START DATA

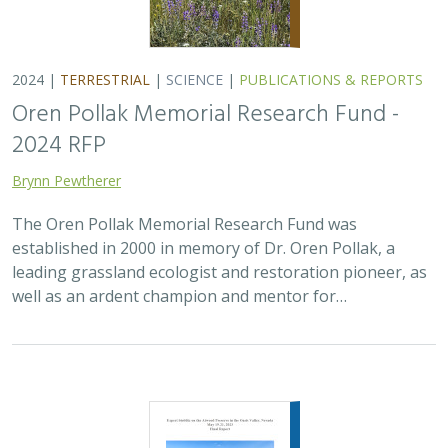
2024 |
TERRESTRIAL
|
SCIENCE
|
PUBLICATIONS & REPORTS
Oren Pollak Memorial Research Fund -
2024 RFP
Brynn Pewtherer
The Oren Pollak Memorial Research Fund was
established in 2000 in memory of Dr. Oren Pollak, a
leading grassland ecologist and restoration pioneer, as
well as an ardent champion and mentor for…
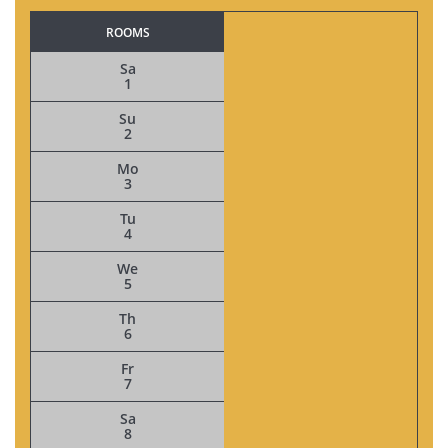
ROOMS
Sa
1
Su
2
Mo
3
Tu
4
We
5
Th
6
Fr
7
Sa
8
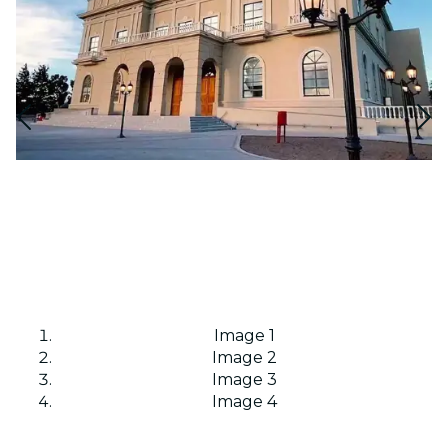
Image 1
Image 2
Image 3
Image 4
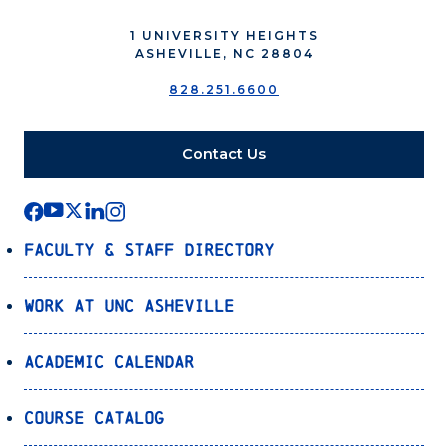
1 UNIVERSITY HEIGHTS
ASHEVILLE, NC 28804
828.251.6600
Contact Us
Faculty & Staff Directory
Work at UNC Asheville
Academic Calendar
Course Catalog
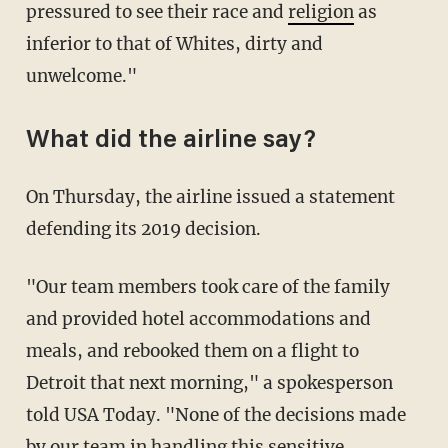
pressured to see their race and
religion
as
inferior to that of Whites, dirty and
unwelcome."
What did the airline say?
On Thursday, the airline issued a statement
defending its 2019 decision.
"Our team members took care of the family
and provided hotel accommodations and
meals, and rebooked them on a flight to
Detroit that next morning," a spokesperson
told USA Today. "None of the decisions made
by our team in handling this sensitive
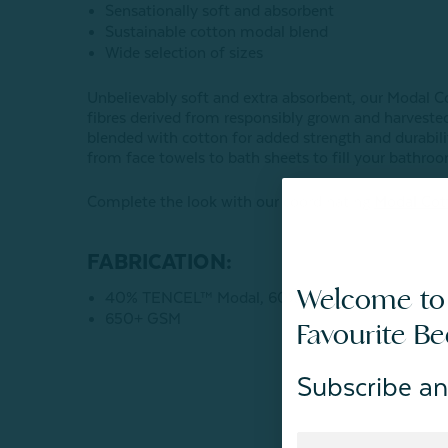
Sensationally soft and absorbent
Sustainable cotton modal blend
Wide selection of sizes
Unbelievably soft and extra absorbent, our Modal Co
fibres derived from responsibly grown and harveste
blended with cotton for added strength and durability
from face towels to bath sheets to fill your bathroo
Complete the look with our coordinating
Modal Cot
FABRICATION:
Welcome to
40% TENCEL™ Modal, 60% Cotton
650+ GSM
Favourite B
Subscribe an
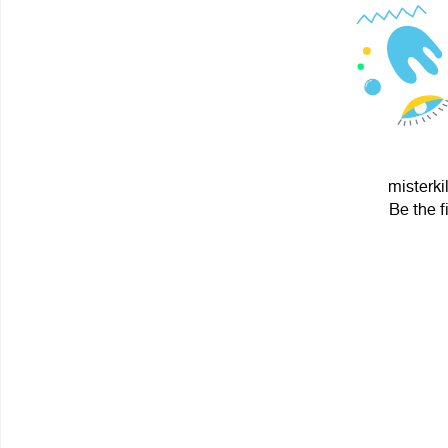
misterki
Be the f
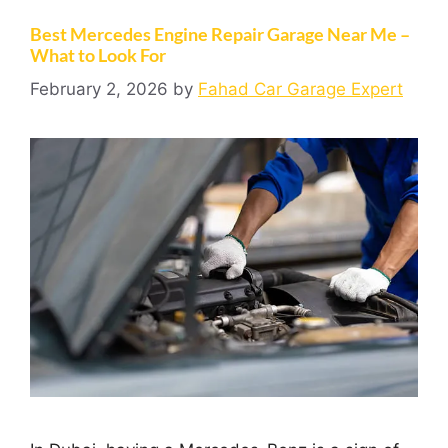
Best Mercedes Engine Repair Garage Near Me –
What to Look For
February 2, 2026
by
Fahad Car Garage Expert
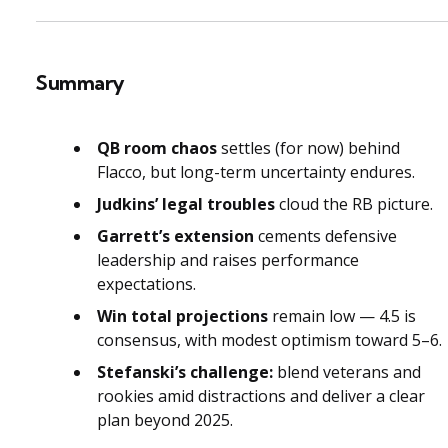
Summary
QB room chaos
settles (for now) behind
Flacco, but long-term uncertainty endures.
Judkins’ legal troubles
cloud the RB picture.
Garrett’s extension
cements defensive
leadership and raises performance
expectations.
Win total projections
remain low — 4.5 is
consensus, with modest optimism toward 5–6.
Stefanski’s challenge:
blend veterans and
rookies amid distractions and deliver a clear
plan beyond 2025.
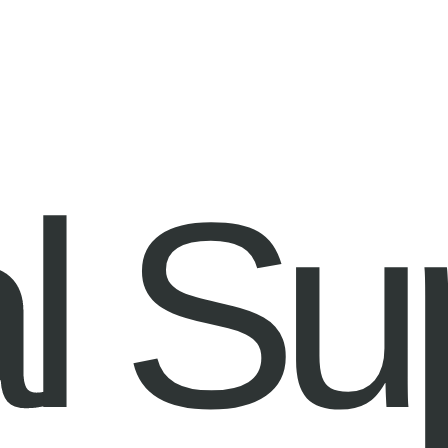
Information
Contact
l Su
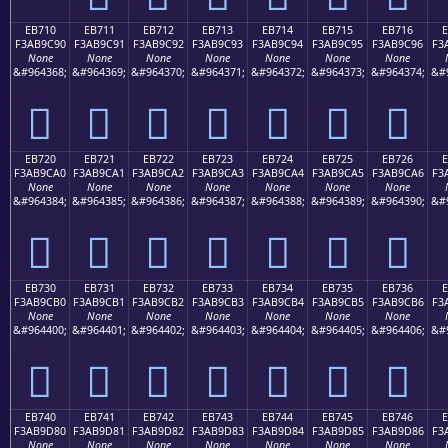
EB710
EB711
EB712
EB713
EB714
EB715
EB716
F3AB9C90
F3AB9C91
F3AB9C92
F3AB9C93
F3AB9C94
F3AB9C95
F3AB9C96
F3
None
None
None
None
None
None
None
&#964368;
&#964369;
&#964370;
&#964371;
&#964372;
&#964373;
&#964374;
&#
󫜐
󫜑
󫜒
󫜓
󫜔
󫜕
󫜖
EB720
EB721
EB722
EB723
EB724
EB725
EB726
F3AB9CA0
F3AB9CA1
F3AB9CA2
F3AB9CA3
F3AB9CA4
F3AB9CA5
F3AB9CA6
F3
None
None
None
None
None
None
None
&#964384;
&#964385;
&#964386;
&#964387;
&#964388;
&#964389;
&#964390;
&#
󫜠
󫜡
󫜢
󫜣
󫜤
󫜥
󫜦
EB730
EB731
EB732
EB733
EB734
EB735
EB736
F3AB9CB0
F3AB9CB1
F3AB9CB2
F3AB9CB3
F3AB9CB4
F3AB9CB5
F3AB9CB6
F3
None
None
None
None
None
None
None
&#964400;
&#964401;
&#964402;
&#964403;
&#964404;
&#964405;
&#964406;
&#
󫜰
󫜱
󫜲
󫜳
󫜴
󫜵
󫜶
EB740
EB741
EB742
EB743
EB744
EB745
EB746
F3AB9D80
F3AB9D81
F3AB9D82
F3AB9D83
F3AB9D84
F3AB9D85
F3AB9D86
F3
None
None
None
None
None
None
None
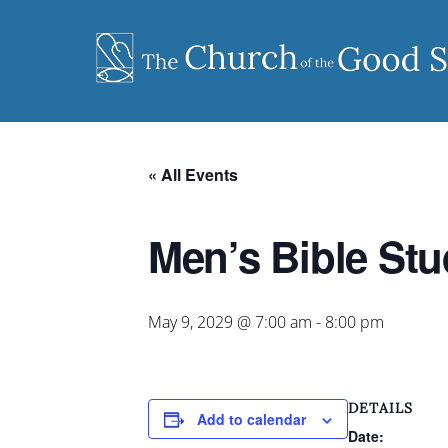
Skip
to
content
« All Events
Men’s Bible St
May 9, 2029 @ 7:00 am
-
8:00 pm
DETAILS
Add to calendar
Date:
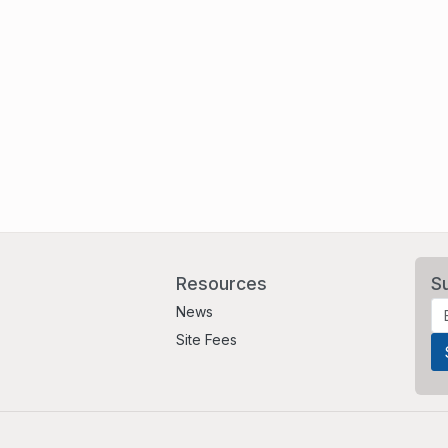
Resources
S
News
Site Fees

END DATA

**PROBLEM DETAILS**
Among the lines above, return those that contain the string "from".

**RESPONSE TO THE TASK**
fibres derived from responsibly grown and harveste
from face towels to bath sheets to fill your bathroo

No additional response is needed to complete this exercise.